# What this task involves
Report back every line in the data that includes the string "name".

+++ Provided records +++

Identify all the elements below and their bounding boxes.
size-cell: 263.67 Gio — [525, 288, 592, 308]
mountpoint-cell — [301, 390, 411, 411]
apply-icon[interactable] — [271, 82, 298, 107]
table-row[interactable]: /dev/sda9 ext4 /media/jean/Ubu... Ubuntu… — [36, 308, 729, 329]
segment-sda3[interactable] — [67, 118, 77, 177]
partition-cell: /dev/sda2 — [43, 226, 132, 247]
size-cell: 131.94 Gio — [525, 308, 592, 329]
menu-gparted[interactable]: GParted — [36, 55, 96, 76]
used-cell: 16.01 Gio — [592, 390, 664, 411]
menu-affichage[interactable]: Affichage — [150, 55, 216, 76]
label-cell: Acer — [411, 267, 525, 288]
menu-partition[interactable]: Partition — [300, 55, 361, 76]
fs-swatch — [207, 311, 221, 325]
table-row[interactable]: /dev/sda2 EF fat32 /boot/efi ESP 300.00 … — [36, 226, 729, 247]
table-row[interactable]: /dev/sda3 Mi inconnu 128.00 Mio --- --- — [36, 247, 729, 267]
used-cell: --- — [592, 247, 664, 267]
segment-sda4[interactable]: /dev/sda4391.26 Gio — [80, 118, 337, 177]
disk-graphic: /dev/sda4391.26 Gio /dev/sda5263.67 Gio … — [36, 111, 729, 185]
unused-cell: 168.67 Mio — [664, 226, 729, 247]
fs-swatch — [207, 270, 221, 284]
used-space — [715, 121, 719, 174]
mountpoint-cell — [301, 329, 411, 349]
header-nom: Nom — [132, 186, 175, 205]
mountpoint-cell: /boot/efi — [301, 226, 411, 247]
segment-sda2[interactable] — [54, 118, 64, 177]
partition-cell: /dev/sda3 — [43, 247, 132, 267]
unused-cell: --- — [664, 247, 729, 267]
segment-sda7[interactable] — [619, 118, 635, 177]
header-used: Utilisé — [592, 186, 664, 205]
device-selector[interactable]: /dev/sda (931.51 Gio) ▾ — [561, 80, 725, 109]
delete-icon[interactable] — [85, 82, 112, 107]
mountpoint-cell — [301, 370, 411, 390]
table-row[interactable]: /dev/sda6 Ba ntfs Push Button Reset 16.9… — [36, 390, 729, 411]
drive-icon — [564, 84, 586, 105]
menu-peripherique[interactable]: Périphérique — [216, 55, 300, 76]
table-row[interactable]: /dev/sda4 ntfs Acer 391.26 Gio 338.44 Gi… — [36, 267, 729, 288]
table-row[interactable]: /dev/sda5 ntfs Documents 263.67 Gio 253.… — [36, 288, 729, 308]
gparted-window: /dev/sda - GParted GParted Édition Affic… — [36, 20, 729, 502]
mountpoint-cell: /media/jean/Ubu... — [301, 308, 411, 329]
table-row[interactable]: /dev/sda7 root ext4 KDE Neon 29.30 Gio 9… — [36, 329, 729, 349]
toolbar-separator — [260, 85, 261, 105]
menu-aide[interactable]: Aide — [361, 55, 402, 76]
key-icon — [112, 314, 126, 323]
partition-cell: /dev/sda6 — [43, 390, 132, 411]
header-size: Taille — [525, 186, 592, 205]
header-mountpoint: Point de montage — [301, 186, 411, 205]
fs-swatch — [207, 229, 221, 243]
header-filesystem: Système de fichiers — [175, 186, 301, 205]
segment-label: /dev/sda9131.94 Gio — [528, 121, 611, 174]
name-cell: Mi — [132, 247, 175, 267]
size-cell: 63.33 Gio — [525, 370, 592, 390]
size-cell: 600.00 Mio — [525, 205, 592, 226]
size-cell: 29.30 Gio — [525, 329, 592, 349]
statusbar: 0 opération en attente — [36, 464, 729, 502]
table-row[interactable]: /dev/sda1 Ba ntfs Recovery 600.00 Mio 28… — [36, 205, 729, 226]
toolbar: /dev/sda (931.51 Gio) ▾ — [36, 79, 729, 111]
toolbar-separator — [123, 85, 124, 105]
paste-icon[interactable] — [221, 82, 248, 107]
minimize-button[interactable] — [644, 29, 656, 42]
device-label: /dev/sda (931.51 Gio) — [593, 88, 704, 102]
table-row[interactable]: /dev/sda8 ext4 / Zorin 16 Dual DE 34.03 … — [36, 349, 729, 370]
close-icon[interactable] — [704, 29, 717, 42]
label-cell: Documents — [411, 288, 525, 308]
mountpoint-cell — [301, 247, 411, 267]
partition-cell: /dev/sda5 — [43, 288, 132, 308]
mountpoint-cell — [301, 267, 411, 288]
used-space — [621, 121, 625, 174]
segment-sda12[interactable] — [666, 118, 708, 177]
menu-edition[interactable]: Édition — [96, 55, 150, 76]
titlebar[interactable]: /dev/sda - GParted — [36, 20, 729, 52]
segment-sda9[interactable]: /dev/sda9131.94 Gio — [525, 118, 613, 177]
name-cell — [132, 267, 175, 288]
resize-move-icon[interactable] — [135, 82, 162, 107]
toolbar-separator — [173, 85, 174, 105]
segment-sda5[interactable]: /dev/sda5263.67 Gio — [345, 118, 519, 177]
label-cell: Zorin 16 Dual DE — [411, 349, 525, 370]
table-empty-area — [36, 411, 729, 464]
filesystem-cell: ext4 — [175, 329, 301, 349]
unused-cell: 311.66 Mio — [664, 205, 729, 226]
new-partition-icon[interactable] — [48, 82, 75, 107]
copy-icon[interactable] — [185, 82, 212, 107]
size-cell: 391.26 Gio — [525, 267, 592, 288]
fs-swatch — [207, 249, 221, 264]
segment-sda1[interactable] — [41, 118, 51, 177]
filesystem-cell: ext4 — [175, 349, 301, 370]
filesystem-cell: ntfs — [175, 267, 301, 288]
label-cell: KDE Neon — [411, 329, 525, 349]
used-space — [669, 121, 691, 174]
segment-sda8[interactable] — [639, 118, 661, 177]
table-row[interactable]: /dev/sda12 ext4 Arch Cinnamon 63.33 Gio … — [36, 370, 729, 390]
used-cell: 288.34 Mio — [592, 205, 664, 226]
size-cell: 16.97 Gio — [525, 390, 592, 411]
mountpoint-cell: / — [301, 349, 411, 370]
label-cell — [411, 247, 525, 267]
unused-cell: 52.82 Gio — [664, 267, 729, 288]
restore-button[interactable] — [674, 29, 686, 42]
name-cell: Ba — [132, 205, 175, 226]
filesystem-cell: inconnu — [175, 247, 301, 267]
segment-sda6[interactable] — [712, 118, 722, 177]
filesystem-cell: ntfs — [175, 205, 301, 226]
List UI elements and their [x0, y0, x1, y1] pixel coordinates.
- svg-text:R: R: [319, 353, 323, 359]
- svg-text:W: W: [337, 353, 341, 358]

+++

# Written solution
name-cell: Mi — [132, 247, 175, 267]
name-cell — [132, 267, 175, 288]
name-cell: Ba — [132, 205, 175, 226]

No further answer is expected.